# 4WD Sentra



## ReVerm (Jan 13, 2003)

What would be the most convenient way to convert a B15 Sentra/SE-R to 4WD? I know it's far from an easy task, but after seeing the Pulsar/Sunny GTiR, I thought an SE-R GTiR would be nice to have, despite the money/labor involved.


----------



## chimmike (Oct 17, 2002)

nobody has done it, because after it's said and done, you could buy a WRX and mod it to the hilt.

Let's just say it'll be EXTREMELY difficult to do. You will need to have a custom tranny made, major underbody work done to make room for a driveshaft..........etc etc etc.

it's going to cost beyond $10k. IMHO definitely not worth the money.


----------



## ReVerm (Jan 13, 2003)

Well, I've heard of people taking old Pulsar GTiR trannies and affixing them to B13/B14 Sentras, so I thought a conversion might be possible. Too bad the SE-R doesn't have a traction control system like the Corolla that lets you do a (relatively) easy 2 > 4WD conversion. Oh well.
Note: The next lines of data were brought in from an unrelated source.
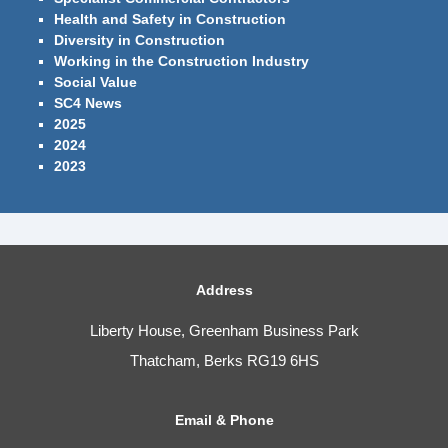
Health and Safety in Construction
Diversity in Construction
Working in the Construction Industry
Social Value
SC4 News
2025
2024
2023
Address
Liberty House, Greenham Business Park
Thatcham, Berks RG19 6HS
Email & Phone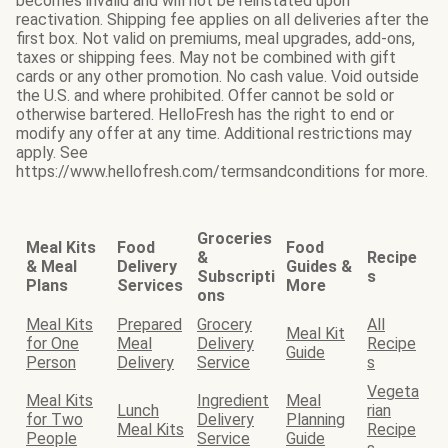
becomes invalid and will not be reinstated upon
reactivation. Shipping fee applies on all deliveries after the
first box. Not valid on premiums, meal upgrades, add-ons,
taxes or shipping fees. May not be combined with gift
cards or any other promotion. No cash value. Void outside
the U.S. and where prohibited. Offer cannot be sold or
otherwise bartered. HelloFresh has the right to end or
modify any offer at any time. Additional restrictions may
apply. See
https://www.hellofresh.com/termsandconditions for more.
Groceries
Meal Kits
Food
Food
&
Recipe
& Meal
Delivery
Guides &
Subscripti
s
Plans
Services
More
ons
Meal Kits
Prepared
Grocery
All
Meal Kit
for One
Meal
Delivery
Recipe
Guide
Person
Delivery
Service
s
Vegeta
Meal Kits
Ingredient
Meal
Lunch
rian
for Two
Delivery
Planning
Meal Kits
Recipe
People
Service
Guide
I'll just move up to an Evo when I get the money.


----------



## chimmike (Oct 17, 2002)

its mostly the engine that people throw into B13s and B14s........not the tranny............any AWD conversion would be expensive................................but...........I'd look around at other things than the evo...........there are major sleepers in disguise out there.


----------



## ReVerm (Jan 13, 2003)

Ah well, it was worth the (long) shot. : P


----------